- **Provided data**:
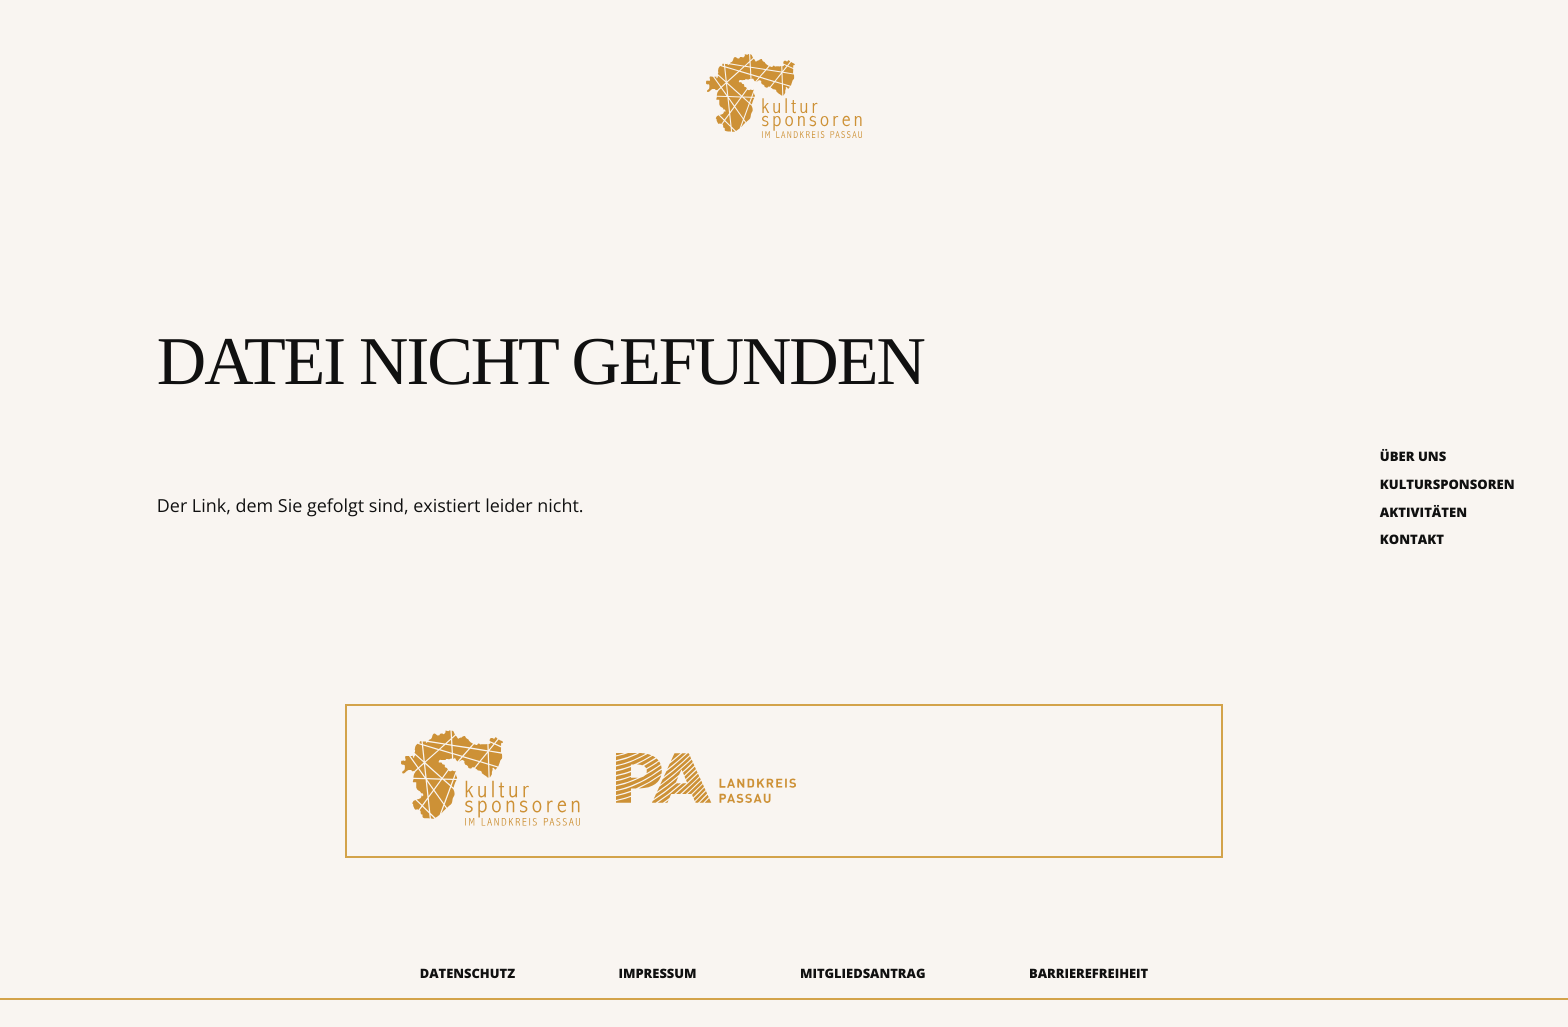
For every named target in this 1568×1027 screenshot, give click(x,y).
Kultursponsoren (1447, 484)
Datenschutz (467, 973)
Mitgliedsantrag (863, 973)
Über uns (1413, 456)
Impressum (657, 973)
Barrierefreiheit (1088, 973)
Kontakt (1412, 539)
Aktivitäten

- **Exercise goal**: Find the line that contains "Datenschutz (467, 973)" in the listing above. Retype it and every line after it up to the last, exactly, and nothing else.

- **Exercise output**:
Datenschutz (467, 973)
Mitgliedsantrag (863, 973)
Über uns (1413, 456)
Impressum (657, 973)
Barrierefreiheit (1088, 973)
Kontakt (1412, 539)
Aktivitäten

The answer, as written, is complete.